Enoch wanted to know how I traveled in time without chronoscaphe or any divine machine. How funny! I am the divine machine myself. My body can do that, like many other deeds. Enoch is interested.
– Do you pronounce the magic formula? he asks.
– What formula?
– Eng’wyen Tyrritenglin. It’s Elvish. Do you say that to travel in time?
– You kidding! No fucking formulas, no machines, just me and I! Anyone’ can go where he wants, when he will. It’s called astral travel. Give me a punch. Go ahead, do not hesitate, hit me.

He did it. His hairy fist went through my face. He did not feel anything, so I didn’t. Enoch is stunned. Welcome to astral! I do not have a solid body, I am just a hologram, an image in relief. My body has remained in my present, far in the future. I doubt he can get anything, but I explain anyway. He nods. He does not look convinced.

In turn, he explains to me what he understood of the Multifold. He calls it the Folds of Time. When one is at this place, all the worlds are wide open. All plans are accessible. We don’t even have to choose, just take three steps in the future and we find ourselves anywhere in the past without ever leaving present time. He would like to understand how I can stuck with him so close.

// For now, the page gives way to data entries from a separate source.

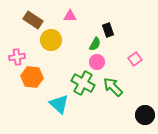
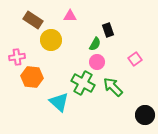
cyan triangle: moved 2 px up
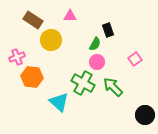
pink cross: rotated 14 degrees counterclockwise
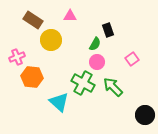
pink square: moved 3 px left
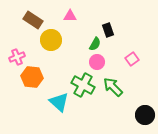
green cross: moved 2 px down
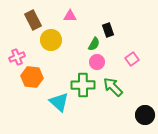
brown rectangle: rotated 30 degrees clockwise
green semicircle: moved 1 px left
green cross: rotated 30 degrees counterclockwise
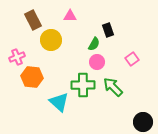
black circle: moved 2 px left, 7 px down
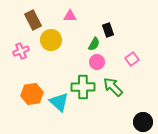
pink cross: moved 4 px right, 6 px up
orange hexagon: moved 17 px down; rotated 15 degrees counterclockwise
green cross: moved 2 px down
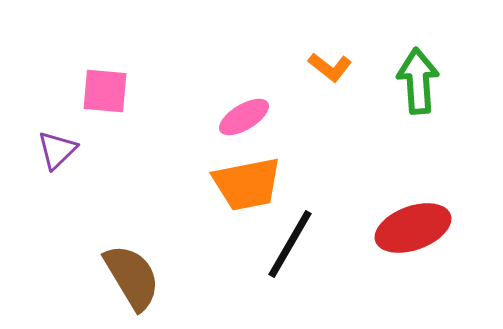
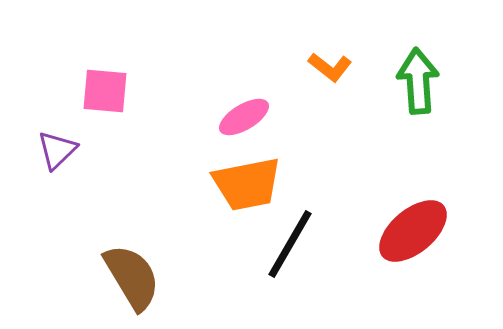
red ellipse: moved 3 px down; rotated 20 degrees counterclockwise
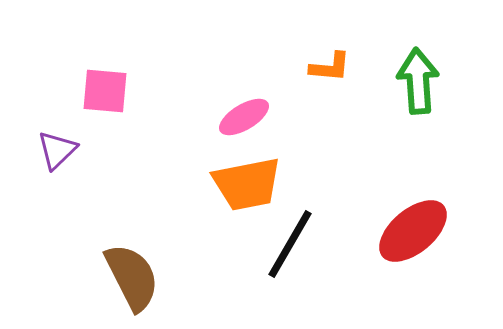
orange L-shape: rotated 33 degrees counterclockwise
brown semicircle: rotated 4 degrees clockwise
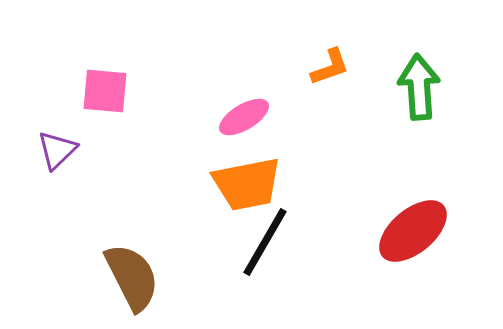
orange L-shape: rotated 24 degrees counterclockwise
green arrow: moved 1 px right, 6 px down
black line: moved 25 px left, 2 px up
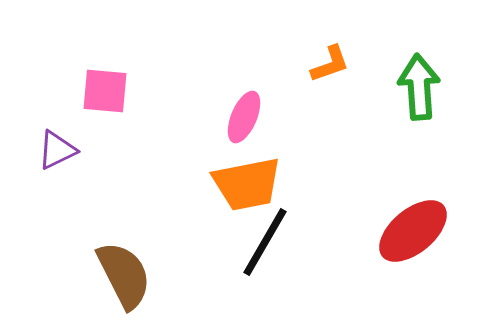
orange L-shape: moved 3 px up
pink ellipse: rotated 36 degrees counterclockwise
purple triangle: rotated 18 degrees clockwise
brown semicircle: moved 8 px left, 2 px up
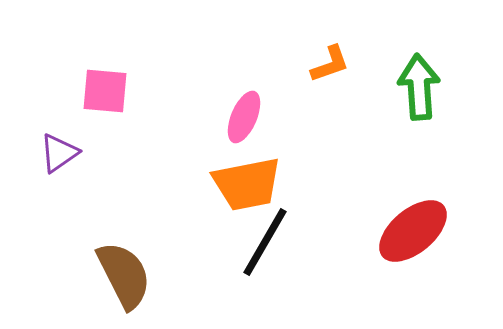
purple triangle: moved 2 px right, 3 px down; rotated 9 degrees counterclockwise
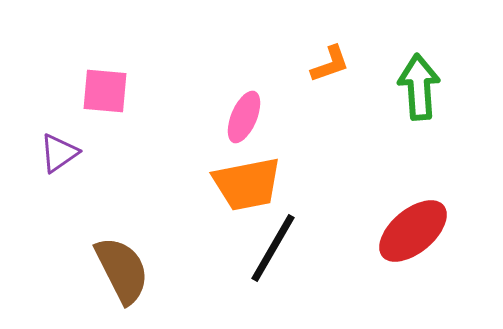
black line: moved 8 px right, 6 px down
brown semicircle: moved 2 px left, 5 px up
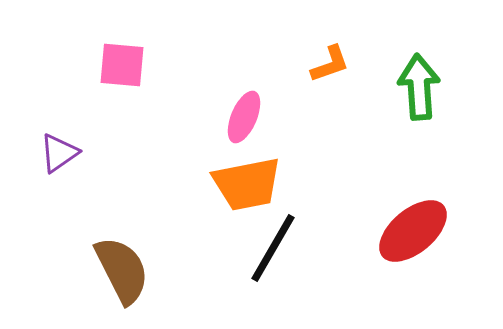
pink square: moved 17 px right, 26 px up
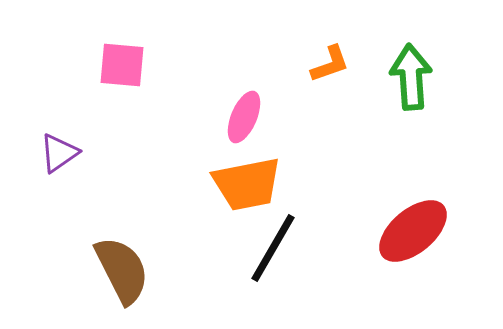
green arrow: moved 8 px left, 10 px up
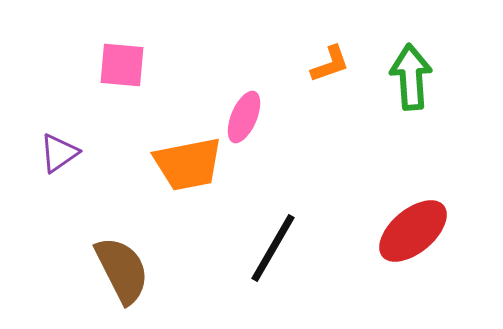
orange trapezoid: moved 59 px left, 20 px up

How can I follow him wherever he goes? I’ll tell him if he tells me how he plans to get out of here. And how was his arrival in the Multifold …

 

 

Here we are in Rome, at the Coliseum, playing full monty on the arena sand. Behind the bars, lions and other wild animals look at us roaring and groaning. Already Enoch laughs elsewhere. This guy is crazy. Slouched in his sofa, he pumps his shisha. Everything changes too quickly. Enoch pulls me by the ear.
– I don’t like you, he says. But you have the merit to be with me for a hundred years or so. Time is not the same here, nor space. What you understood already. Well, well. I will satisfy your curiosity. I’ll tell you how I got to the Folds of Time, how the grand knight welcomed me, whatever you want. In exchange, you will give me your secret. We have plenty of time, right? Let us use it.